Dana M McTigue, Ph.D.

Dana M McTigue, Ph.D.

Assistant Professor,                 

Department of Neuroscience

Degree: Ohio State University

Postdoctoral Training: Ohio State University

PHONE: (614) 292-5523

FAX: (614) 688-8742

E-MAIL: mctigue.2@osu.edu

Laboratory for Glial Repair

Research Area:

Spinal cord injury and recovery of function, demyelination and remyelination, oligodendrocyte progenitor function, transplantation

Current Research:

Ongoing projects include the following: 1) Use models of demyelination to assess changes in oligodendrocytes and oligodendrocyte progenitor cells (OPCs). These models are used to assess treatment strategies to enhance myelin sparing and remyelination as well as axon preservation.  2) Determine the response of oligodendrocytes and OPCs to spinal cord injury in adults. New oligodendrocytes do not originate from existing oligodendrocytes (which are post-mitotic) but instead derive from OPCs found throughout the adult CNS. Thus, OPCs that survive a spinal cord injury provide a population of cells that could be induced to form new oligodendrocytes. Studies are aimed at determining the response of these cells to CNS trauma and the effectiveness of applying specific growth factors or other agents that may improve OPC survival, proliferation and/or differentiation.  The long-term goal of these studies is to determine if myelination of injured CNS tissue can be improved and if this results in improved functional outcomes.  3) In vitro analysis of cells isolated from injured spinal cords. In these studies, OPCs are isolated at different times after spinal cord injury and their responsiveness to different growth factor combinations is examined. These studies will determine how OPCs are affected by exposure to trauma and can serve as an important screening mechanism tp evaluate which growth factors hold the most promise for different stages of spinal cord injury, e.g., acute versus chronic times post-injury.

Techniques:

This laboratory uses a variety of techniques to study changes after spinal cord injury. Students will have the opportunity to learn surgical techniques, behavioral analysis of spinal injured animals, light and confocal microscopy, image analysis of CNS tissue, immunohistochemistry, preparation and analysis of plastic embedded tissue, cell culture.

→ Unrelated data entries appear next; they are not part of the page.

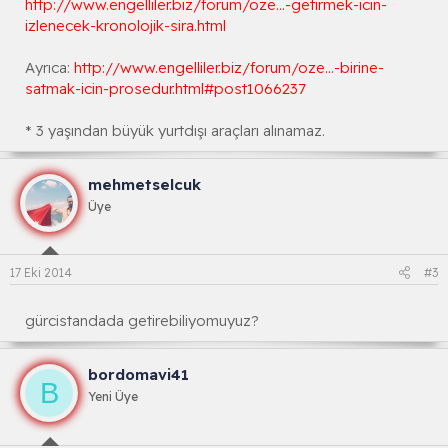
http://www.engelliler.biz/forum/oze...-getirmek-icin-
izlenecek-kronolojik-sira.html
Ayrıca:
http://www.engelliler.biz/forum/oze...-birine-
satmak-icin-prosedur.html#post1066237
* 3 yaşından büyük yurtdışı araçları alınamaz.
mehmetselcuk
Üye
17 Eki 2014
#3
gürcistandada getirebiliyomuyuz?
bordomavi41
B
Yeni Üye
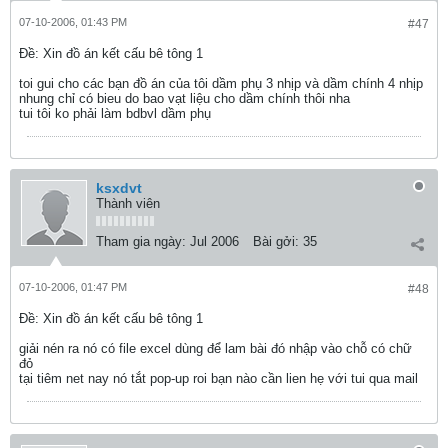
07-10-2006, 01:43 PM
#47
Ðề: Xin đồ án kết cấu bê tông 1
toi gui cho các bạn đồ án của tôi dầm phụ 3 nhịp và dầm chính 4 nhịp
nhung chỉ có bieu do bao vạt liệu cho dầm chính thôi nha
tui tôi ko phải làm bdbvl dầm phụ
ksxdvt
Thành viên
Tham gia ngày:
Jul 2006
Bài gởi:
35
07-10-2006, 01:47 PM
#48
Ðề: Xin đồ án kết cấu bê tông 1
giải nén ra nó có file excel dùng để lam bài đó nhập vào chỗ có chữ
đỏ
tại tiêm net nay nó tắt pop-up roi bạn nào cần lien hẹ với tui qua mail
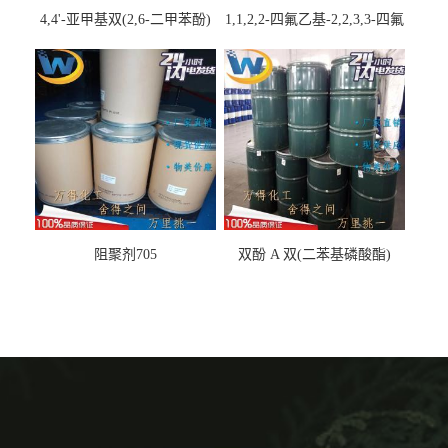
4,4'-亚甲基双(2,6-二甲苯酚)
1,1,2,2-四氟乙基-2,2,3,3-四氟
丙基醚
阻聚剂705
双酚 A 双(二苯基磷酸酯)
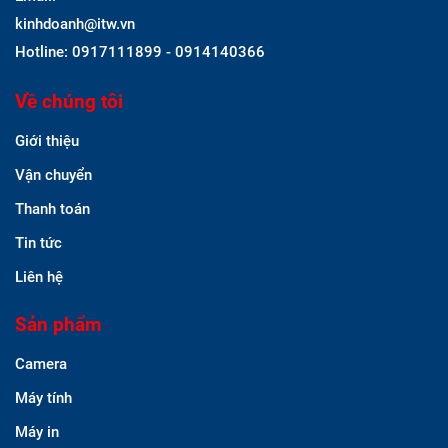
kinhdoanh@itw.vn
Hotline: 0917111899 - 0914140366
Về chúng tôi
Giới thiệu
Vận chuyển
Thanh toán
Tin tức
Liên hệ
Sản phẩm
Camera
Máy tính
Máy in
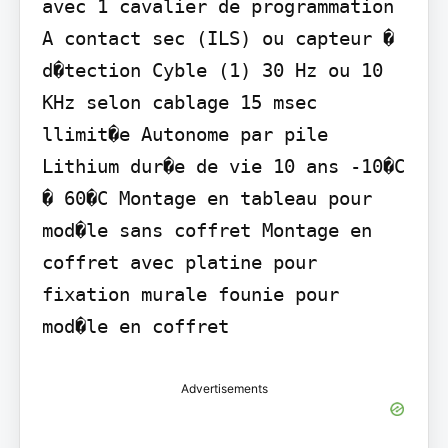
avec 1 cavalier de programmation 
A contact sec (ILS) ou capteur � 
d�tection Cyble (1) 30 Hz ou 10 
KHz selon cablage 15 msec 
llimit�e Autonome par pile 
Lithium dur�e de vie 10 ans -10�C 
� 60�C Montage en tableau pour 
mod�le sans coffret Montage en 
coffret avec platine pour 
fixation murale founie pour 
mod�le en coffret
Advertisements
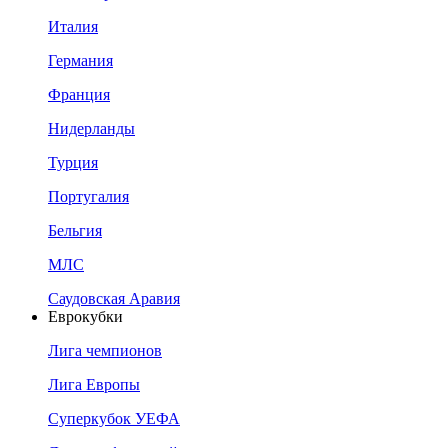
Италия
Германия
Франция
Нидерланды
Турция
Португалия
Бельгия
МЛС
Саудовская Аравия
Еврокубки
Лига чемпионов
Лига Европы
Суперкубок УЕФА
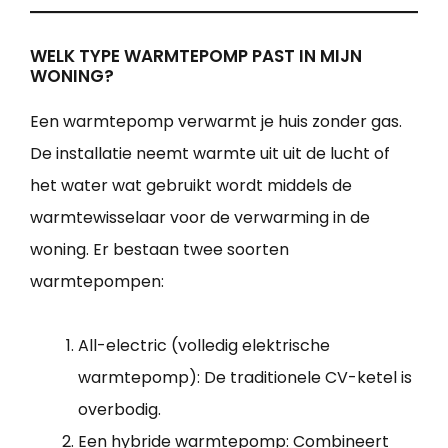
WELK TYPE WARMTEPOMP PAST IN MIJN
WONING?
Een warmtepomp verwarmt je huis zonder gas.
De installatie neemt warmte uit uit de lucht of
het water wat gebruikt wordt middels de
warmtewisselaar voor de verwarming in de
woning. Er bestaan twee soorten
warmtepompen:
All-electric (volledig elektrische
warmtepomp): De traditionele CV-ketel is
overbodig.
Een hybride warmtepomp: Combineert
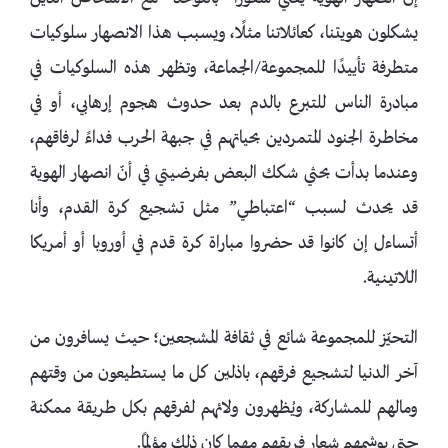
يشكلون هويتنا، كعائلاتنا مثلًا، ويسبب هذا الانصهار سلوكيات
متطرفة تأييدًا للمجموعة/الجماعة، وتظهر هذه السلوكيات في
مبادرة الناس للتبرع بالدم بعد حدوث هجوم إرهابي، أو في
مخاطرة الجنود المتمردين بحياتهم في جبهة الحرب فداءً لرفاقهم،
وعندما بدأت بحثي شكك البعض بفرضيتي في أنّ انصهار الهوية
قد يحدث لسبب “اعتباطي” مثل تشجيع كرة القدم، وأنا
أتساءل إن كانوا قد حضروا مباراة كرة قدم في أوروبا أو أمريكا
اللاتينية.
التحيّز للمجموعة شائع في ثقافة المشجعين؛ حيث يسافرون من
آخر الدنيا لتشجيع فرقهم، باذلين كل ما يستطيعون من وقتهم
ومالهم للمشاركة، ويُظهرون ولائهم لفرقهم بكل طريقة ممكنة
حتى بوشمهم شعار فريقهم مهما كان ذلك مؤلمًا.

Representative Publications:

Ankeny DA, McTigue DM, Jakeman LB (submitted) Transplanted bone marrow stromal cells activate hindlimb airstepping and provide a scaffold for axon growth in the injured spinal cord.   

Ankeny DP, McTigue DM, Guan Z, Yan Q, Kinstler O, Stokes BT, Jakeman LB (2001) Intrathecal pegylated brain-derived neurotrophic factor stimulates functional recovery and morphological repair following spinal cord injury. Exp. Neurol, 170:85-100.  

McTigue DM, Wei, P, Stokes BT (2001) Proliferation of NG2+ cells and altered oligodendrocyte numbers in the contused rat spinal cord. J Neurosci, 21:3392-3400.  

McTigue DM, Popovich PG, Morgan TE, Stokes BT (2000)  Localization of transforming growth factor b and receptor mRNA after experimental spinal contusion injury. Exp Neurol, 163:220-230.  

McTigue DM, Horner PJ , Stokes BT, Gage FH (1998)  Neurotrophin-3 and brain-derived neurotrophic factor induce oligodendrocyte proliferation and myelination of regenerating axons in the contused adult rat spinal cord. J Neurosci, 18(14):5354-5365.  

McTigue DM, Tani M, Krivacic K, Chernosky A, Kelner GS, Maciejewski D, Maki R, Ransohoff RM, Stokes BT (1998) Selective chemokine mRNA accumulation in the rat spinal cord after contusion injury.  J Neurosci Res 53:368-376.